Simmonds quickly found himself “immersed in the culture” as a student, becoming involved on campus in residence life, intramurals and students’ council, as well as off campus by helping organizations around the city.
“I felt very supported. Back then, not a lot of students really looked like me. As a young black man from a different community, I had a different perspective. But I was supported to be my full self. I remember the first time I met a faculty member who was black and what that did for me. It was a small moment, a small interaction, but it was important because it showed me Western was a place where I could bring my full self to the classroom. If I can play a role in some way to help others now, how can I not?”
Following graduation, Simmonds completed a master’s degree in education at the University of Toronto and a master’s degree in communications and media studies from Royal Roads University. In addition to his role at McKesson, he is an instructor in the post-graduate certificate program in marketing, communications and public relations at the University of Toronto, and works as a public speaker. He also volunteers for a number of organizations, including Toronto’s specialty HIV/AIDS hospital, Casey House and the Canadian Club of Toronto.

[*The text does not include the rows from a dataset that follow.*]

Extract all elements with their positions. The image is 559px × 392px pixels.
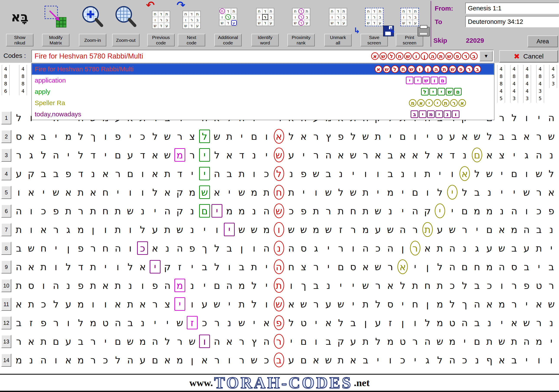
matrix-cell[interactable]: ש [273,202,285,220]
matrix-cell[interactable]: מ [223,202,236,220]
matrix-cell[interactable]: נ [186,276,198,295]
matrix-cell[interactable]: ן [421,258,434,276]
matrix-cell[interactable]: ו [136,164,149,183]
matrix-cell[interactable]: ר [174,127,186,146]
show-nikud-button[interactable]: בָּא Show nikud [3,0,36,46]
matrix-cell[interactable]: צ [186,127,198,146]
matrix-cell[interactable]: ם [112,146,124,164]
matrix-cell[interactable]: מ [359,220,372,239]
matrix-cell[interactable]: ת [25,295,37,313]
matrix-cell[interactable]: י [508,183,520,202]
matrix-cell[interactable]: ו [496,276,508,295]
matrix-cell[interactable]: ע [136,351,149,369]
matrix-cell[interactable]: ל [471,164,483,183]
matrix-cell[interactable]: ס [347,258,359,276]
matrix-cell[interactable]: ל [483,127,496,146]
matrix-cell[interactable]: מ [13,351,25,369]
matrix-cell[interactable]: י [347,276,359,295]
matrix-cell[interactable]: נ [483,183,496,202]
matrix-cell[interactable]: י [99,146,112,164]
matrix-cell[interactable]: ו [421,183,434,202]
matrix-cell[interactable]: פ [273,313,285,332]
matrix-cell[interactable]: ל [112,351,124,369]
codes-combobox[interactable]: Fire for Heshvan 5780 Rabbi/Multi אשלחשו… [31,50,494,62]
matrix-cell[interactable]: ל [37,146,50,164]
matrix-cell[interactable]: י [211,202,223,220]
matrix-cell[interactable]: ב [273,351,285,369]
matrix-cell[interactable]: ו [50,351,62,369]
matrix-cell[interactable]: א [62,351,75,369]
matrix-cell[interactable]: מ [186,183,198,202]
matrix-cell[interactable]: ע [124,146,136,164]
matrix-cell[interactable]: א [149,146,161,164]
matrix-cell[interactable]: ת [112,220,124,239]
matrix-cell[interactable]: ד [446,146,458,164]
matrix-cell[interactable]: פ [545,202,558,220]
matrix-cell[interactable]: ך [198,239,211,258]
matrix-cell[interactable]: ו [13,183,25,202]
matrix-cell[interactable]: ת [335,351,347,369]
matrix-cell[interactable]: ת [223,127,236,146]
matrix-cell[interactable]: א [434,146,446,164]
matrix-cell[interactable]: ג [471,239,483,258]
matrix-cell[interactable]: ה [285,239,298,258]
matrix-cell[interactable]: נ [273,239,285,258]
matrix-cell[interactable]: ו [124,239,136,258]
matrix-cell[interactable]: ר [310,258,322,276]
matrix-cell[interactable]: ע [520,239,533,258]
matrix-cell[interactable]: ו [533,351,545,369]
matrix-cell[interactable]: ב [508,239,520,258]
matrix-cell[interactable]: פ [37,313,50,332]
matrix-cell[interactable]: י [471,220,483,239]
identify-word-button[interactable]: חדתורבשדע Identify word [249,0,281,46]
matrix-cell[interactable]: י [124,127,136,146]
matrix-cell[interactable]: ש [124,202,136,220]
matrix-cell[interactable]: י [520,295,533,313]
matrix-cell[interactable]: י [508,146,520,164]
matrix-cell[interactable]: ה [211,164,223,183]
matrix-cell[interactable]: י [223,220,236,239]
matrix-cell[interactable]: ת [13,220,25,239]
matrix-cell[interactable]: ח [421,276,434,295]
matrix-cell[interactable]: ט [397,332,409,351]
matrix-cell[interactable]: ש [520,313,533,332]
matrix-cell[interactable]: א [508,313,520,332]
matrix-cell[interactable]: ל [62,258,75,276]
matrix-cell[interactable]: ת [310,202,322,220]
matrix-cell[interactable]: ז [384,313,397,332]
matrix-cell[interactable]: פ [75,276,87,295]
matrix-cell[interactable]: ר [174,332,186,351]
matrix-cell[interactable]: ז [186,313,198,332]
matrix-cell[interactable]: ל [434,258,446,276]
matrix-cell[interactable]: פ [50,202,62,220]
matrix-cell[interactable]: ה [446,239,458,258]
matrix-cell[interactable]: י [149,313,161,332]
matrix-cell[interactable]: כ [136,239,149,258]
matrix-cell[interactable]: מ [174,351,186,369]
matrix-cell[interactable]: ת [37,258,50,276]
matrix-cell[interactable]: כ [533,202,545,220]
matrix-cell[interactable]: נ [87,164,99,183]
matrix-cell[interactable]: ק [174,183,186,202]
matrix-cell[interactable]: כ [446,276,458,295]
matrix-cell[interactable]: א [483,146,496,164]
matrix-cell[interactable]: ם [298,351,310,369]
matrix-cell[interactable]: י [533,108,545,127]
matrix-cell[interactable]: ע [322,295,335,313]
matrix-cell[interactable]: ל [508,108,520,127]
matrix-cell[interactable]: ה [161,202,174,220]
matrix-cell[interactable]: נ [223,313,236,332]
matrix-cell[interactable]: ל [434,351,446,369]
matrix-cell[interactable]: י [260,276,273,295]
matrix-cell[interactable]: כ [285,202,298,220]
matrix-cell[interactable]: ח [347,202,359,220]
area-button[interactable]: Area [528,36,558,47]
matrix-cell[interactable]: ש [533,164,545,183]
matrix-cell[interactable]: מ [174,276,186,295]
matrix-cell[interactable]: ץ [248,332,260,351]
matrix-cell[interactable]: ח [471,258,483,276]
matrix-cell[interactable]: ה [260,239,273,258]
matrix-cell[interactable]: ה [112,313,124,332]
matrix-cell[interactable]: ל [161,332,174,351]
matrix-cell[interactable]: ע [372,220,384,239]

“If you have a good idea, you have to express it to make change,” he said. “The university has created a space for alumni of all ages and stages to come back and say, ‘I’ve got an idea about how Western can continue to be a fantastic institution.’ We benefited from its teaching, research and learning experiences. As we move on and become leaders in our sectors, there’s a role for us to come back and continue to build the good name of Western.”

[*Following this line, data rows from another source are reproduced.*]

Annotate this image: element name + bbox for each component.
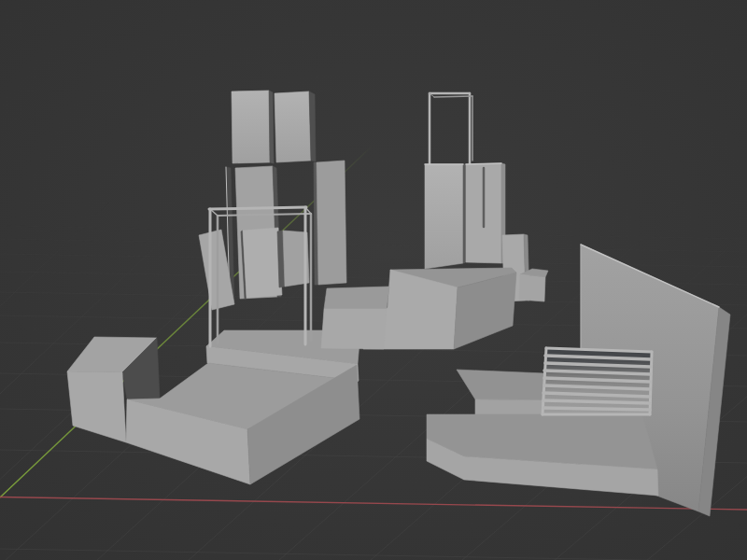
stair-tower-face[interactable]	[463, 164, 466, 263]
mid-panel-front-face[interactable]	[243, 228, 282, 298]
floating-panel-b-face[interactable]	[275, 91, 311, 162]
railing-bar[interactable]	[543, 408, 650, 410]
stair-tower[interactable]	[425, 163, 505, 269]
tower-top-frame-bar[interactable]	[434, 96, 472, 97]
blender-3d-viewport[interactable]	[0, 0, 747, 560]
mid-platform-face[interactable]	[324, 287, 389, 309]
floating-panel-a-face[interactable]	[232, 91, 270, 163]
stair-tower-face[interactable]	[425, 164, 463, 269]
stair-tower-bar[interactable]	[466, 163, 501, 164]
railing[interactable]	[543, 348, 652, 414]
floating-panel-a[interactable]	[232, 91, 274, 163]
tall-panel-right[interactable]	[314, 161, 346, 285]
floating-panel-a-face[interactable]	[269, 91, 274, 163]
tall-panel-right-face[interactable]	[317, 161, 346, 285]
viewport-canvas[interactable]	[0, 0, 747, 560]
portal-frame-bar[interactable]	[209, 207, 306, 209]
mid-platform-face[interactable]	[321, 309, 387, 349]
mid-panel-front[interactable]	[241, 228, 282, 299]
floating-panel-b[interactable]	[275, 91, 316, 162]
small-block[interactable]	[519, 269, 548, 301]
small-block-face[interactable]	[519, 274, 545, 301]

As part of the process to draft its new Strategic Plan, the association recently hosted a series of roundtable discussions in key markets and solicited online feedback about alumni programming and benefits. One objective of the new plan was to make it clearer what benefits the association provides and to raise awareness about how alumni can engage, he said.

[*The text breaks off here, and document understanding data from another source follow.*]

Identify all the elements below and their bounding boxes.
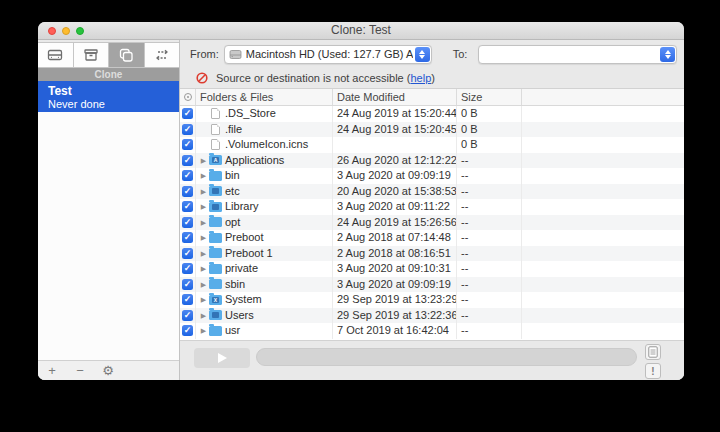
row-checkbox[interactable]: ✓	[182, 217, 193, 228]
to-stepper-icon[interactable]	[660, 47, 675, 62]
add-task-button[interactable]: +	[38, 362, 66, 380]
disclosure-triangle-icon[interactable]: ▶	[199, 184, 208, 199]
errors-button[interactable]: !	[645, 363, 661, 379]
file-type-icon	[209, 310, 222, 320]
row-name: .DS_Store	[225, 106, 276, 121]
table-row[interactable]: ✓ ▶ Preboot 2 Aug 2018 at 07:14:48 --	[180, 230, 684, 246]
table-row[interactable]: ✓ ▶ bin 3 Aug 2020 at 09:09:19 --	[180, 168, 684, 184]
disclosure-triangle-icon[interactable]: ▶	[199, 292, 208, 307]
title-bar[interactable]: Clone: Test	[38, 22, 684, 40]
warning-row: Source or destination is not accessible …	[180, 68, 684, 88]
row-empty-cell	[522, 308, 684, 324]
row-date-modified: 3 Aug 2020 at 09:09:19	[333, 277, 457, 293]
row-checkbox[interactable]: ✓	[182, 310, 193, 321]
task-item-test[interactable]: Test Never done	[38, 81, 179, 112]
disclosure-triangle-icon[interactable]: ▶	[199, 153, 208, 168]
help-link[interactable]: help	[410, 72, 431, 84]
table-row[interactable]: ✓ ▶ usr 7 Oct 2019 at 16:42:04 --	[180, 323, 684, 339]
row-checkbox[interactable]: ✓	[182, 325, 193, 336]
file-type-icon: A	[209, 155, 222, 165]
log-button[interactable]	[645, 344, 661, 360]
row-date-modified: 24 Aug 2019 at 15:26:56	[333, 215, 457, 231]
row-name: Preboot 1	[225, 246, 273, 261]
row-name: Users	[225, 308, 254, 323]
remove-task-button[interactable]: −	[66, 362, 94, 380]
row-name: opt	[225, 215, 240, 230]
tab-sync[interactable]	[144, 43, 180, 67]
row-empty-cell	[522, 261, 684, 277]
row-checkbox[interactable]: ✓	[182, 139, 193, 150]
row-checkbox[interactable]: ✓	[182, 279, 193, 290]
disclosure-triangle-icon[interactable]: ▶	[199, 215, 208, 230]
row-date-modified: 20 Aug 2020 at 15:38:53	[333, 184, 457, 200]
row-checkbox[interactable]: ✓	[182, 124, 193, 135]
disclosure-triangle-icon[interactable]: ▶	[199, 199, 208, 214]
progress-bar	[256, 348, 637, 366]
row-checkbox[interactable]: ✓	[182, 201, 193, 212]
table-row[interactable]: ✓ .VolumeIcon.icns 0 B	[180, 137, 684, 153]
header-empty	[522, 89, 684, 105]
row-date-modified: 2 Aug 2018 at 07:14:48	[333, 230, 457, 246]
row-checkbox[interactable]: ✓	[182, 186, 193, 197]
table-row[interactable]: ✓ .file 24 Aug 2019 at 15:20:45 0 B	[180, 122, 684, 138]
row-size: 0 B	[457, 122, 522, 138]
table-row[interactable]: ✓ .DS_Store 24 Aug 2019 at 15:20:44 0 B	[180, 106, 684, 122]
header-select-column[interactable]	[180, 89, 196, 105]
row-checkbox[interactable]: ✓	[182, 170, 193, 181]
row-checkbox[interactable]: ✓	[182, 263, 193, 274]
row-checkbox[interactable]: ✓	[182, 294, 193, 305]
row-name: Applications	[225, 153, 284, 168]
row-date-modified: 2 Aug 2018 at 08:16:51	[333, 246, 457, 262]
table-row[interactable]: ✓ ▶ Users 29 Sep 2019 at 13:22:36 --	[180, 308, 684, 324]
disclosure-triangle-icon[interactable]: ▶	[199, 277, 208, 292]
table-row[interactable]: ✓ ▶ X System 29 Sep 2019 at 13:23:29 --	[180, 292, 684, 308]
zoom-button[interactable]	[76, 27, 84, 35]
disclosure-triangle-icon[interactable]: ▶	[199, 261, 208, 276]
sidebar: Clone Test Never done + − ⚙	[38, 40, 180, 380]
table-row[interactable]: ✓ ▶ Library 3 Aug 2020 at 09:11:22 --	[180, 199, 684, 215]
document-icon	[648, 346, 658, 358]
table-row[interactable]: ✓ ▶ Preboot 1 2 Aug 2018 at 08:16:51 --	[180, 246, 684, 262]
file-type-icon	[209, 326, 222, 336]
disclosure-triangle-icon[interactable]: ▶	[199, 308, 208, 323]
minimize-button[interactable]	[62, 27, 70, 35]
file-type-icon	[209, 186, 222, 196]
target-icon	[184, 93, 192, 101]
to-dropdown[interactable]	[478, 45, 677, 64]
row-name: bin	[225, 168, 240, 183]
header-folders-files[interactable]: Folders & Files	[196, 89, 333, 105]
disclosure-triangle-icon[interactable]: ▶	[199, 230, 208, 245]
disclosure-triangle-icon[interactable]: ▶	[199, 323, 208, 338]
disclosure-triangle-icon[interactable]: ▶	[199, 246, 208, 261]
table-row[interactable]: ✓ ▶ opt 24 Aug 2019 at 15:26:56 --	[180, 215, 684, 231]
file-type-icon: X	[209, 295, 222, 305]
table-row[interactable]: ✓ ▶ A Applications 26 Aug 2020 at 12:12:…	[180, 153, 684, 169]
table-row[interactable]: ✓ ▶ sbin 3 Aug 2020 at 09:09:19 --	[180, 277, 684, 293]
start-clone-button[interactable]	[194, 348, 250, 368]
row-empty-cell	[522, 199, 684, 215]
row-size: --	[457, 230, 522, 246]
close-button[interactable]	[48, 27, 56, 35]
row-checkbox[interactable]: ✓	[182, 232, 193, 243]
from-stepper-icon[interactable]	[415, 47, 430, 62]
tab-drives[interactable]	[38, 43, 73, 67]
from-dropdown[interactable]: Macintosh HD (Used: 127.7 GB) APFS gv	[224, 45, 432, 64]
gear-icon[interactable]: ⚙	[94, 362, 122, 380]
tab-archive[interactable]	[73, 43, 109, 67]
clone-icon	[118, 48, 134, 62]
table-row[interactable]: ✓ ▶ etc 20 Aug 2020 at 15:38:53 --	[180, 184, 684, 200]
header-date-modified[interactable]: Date Modified	[333, 89, 457, 105]
row-checkbox[interactable]: ✓	[182, 155, 193, 166]
row-checkbox[interactable]: ✓	[182, 248, 193, 259]
header-size[interactable]: Size	[457, 89, 522, 105]
row-checkbox[interactable]: ✓	[182, 108, 193, 119]
row-empty-cell	[522, 106, 684, 122]
disk-icon	[229, 49, 242, 60]
row-size: --	[457, 246, 522, 262]
table-row[interactable]: ✓ ▶ private 3 Aug 2020 at 09:10:31 --	[180, 261, 684, 277]
sync-arrows-icon	[154, 48, 170, 62]
tab-clone[interactable]	[108, 43, 144, 67]
row-empty-cell	[522, 230, 684, 246]
file-type-icon	[209, 217, 222, 227]
disclosure-triangle-icon[interactable]: ▶	[199, 168, 208, 183]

Some of the top priorities Simmonds and the association are focused on include developing and expanding programs to support alumni as they move through their life cycles, as well as continuing to grow successful initiatives like 10,000 Coffees, a networking and mentorship initiative launched in 2015.
Another way he plans to add value during his term will be taking advantage of opportunities to shape and share the Western story more broadly.
“As an outsider from the campus who cares deeply about the university, I want to approach people who are not from Western to find out what they would like to see the university doing, or how Western could help them or the community,” he said. “Public institutions play a powerful role in social change. I look forward to offering another perspective about how Western can grow and presenting opportunities to build cultural, social or economic capital across the country.”
Simmonds also hopes to inspire alumni to celebrate their connections to Western.
“The association is about creating and bringing back memories. My favourite memories are from Western. Every time I come to campus, no matter how much it changes, when I walk past a tree or hear a bird chirp, it reminds me of something that happened when I was on campus that had an impact on me. It’s a reminder about the transformative power this institution has on people’s lives.”